● What is needed
Copy nothing before the line that contains "DVI/HDMI/VGA"; from there, transcribe each line exactly through the end of the material, omitting pictures.

● Material to process
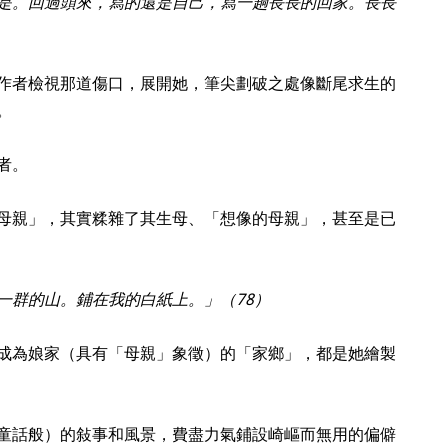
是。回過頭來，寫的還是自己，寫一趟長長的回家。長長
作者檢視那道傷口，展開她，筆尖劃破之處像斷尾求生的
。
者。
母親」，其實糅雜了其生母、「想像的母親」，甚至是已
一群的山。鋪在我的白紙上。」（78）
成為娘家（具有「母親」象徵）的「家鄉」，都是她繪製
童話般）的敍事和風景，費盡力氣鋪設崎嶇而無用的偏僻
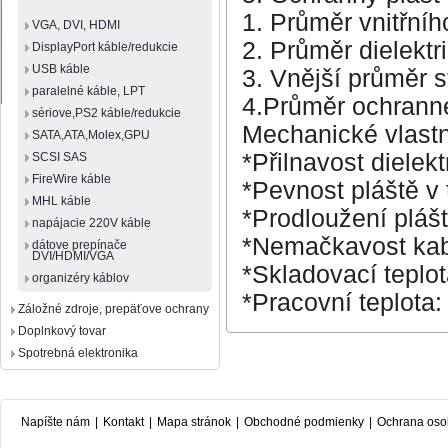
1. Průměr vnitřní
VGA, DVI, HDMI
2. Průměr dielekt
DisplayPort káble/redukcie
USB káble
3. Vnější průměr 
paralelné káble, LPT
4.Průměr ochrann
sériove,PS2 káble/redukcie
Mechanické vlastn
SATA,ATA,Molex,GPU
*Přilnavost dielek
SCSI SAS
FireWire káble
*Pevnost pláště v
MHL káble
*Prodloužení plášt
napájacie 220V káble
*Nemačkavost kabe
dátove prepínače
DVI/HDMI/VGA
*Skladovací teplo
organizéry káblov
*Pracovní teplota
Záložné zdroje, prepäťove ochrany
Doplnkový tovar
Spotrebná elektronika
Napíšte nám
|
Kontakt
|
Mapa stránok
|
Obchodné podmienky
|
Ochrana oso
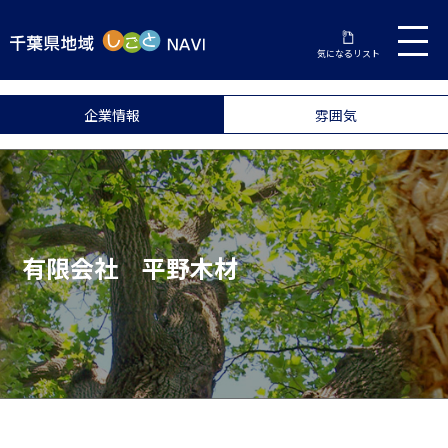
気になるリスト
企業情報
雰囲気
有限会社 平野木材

● Exercise answer
DVI/HDMI/VGA
*Skladovací teplo
organizéry káblov
*Pracovní teplota
Záložné zdroje, prepäťove ochrany
Doplnkový tovar
Spotrebná elektronika
Napíšte nám
|
Kontakt
|
Mapa stránok
|
Obchodné podmienky
|
Ochrana oso
気になるリスト
企業情報
雰囲気
有限会社 平野木材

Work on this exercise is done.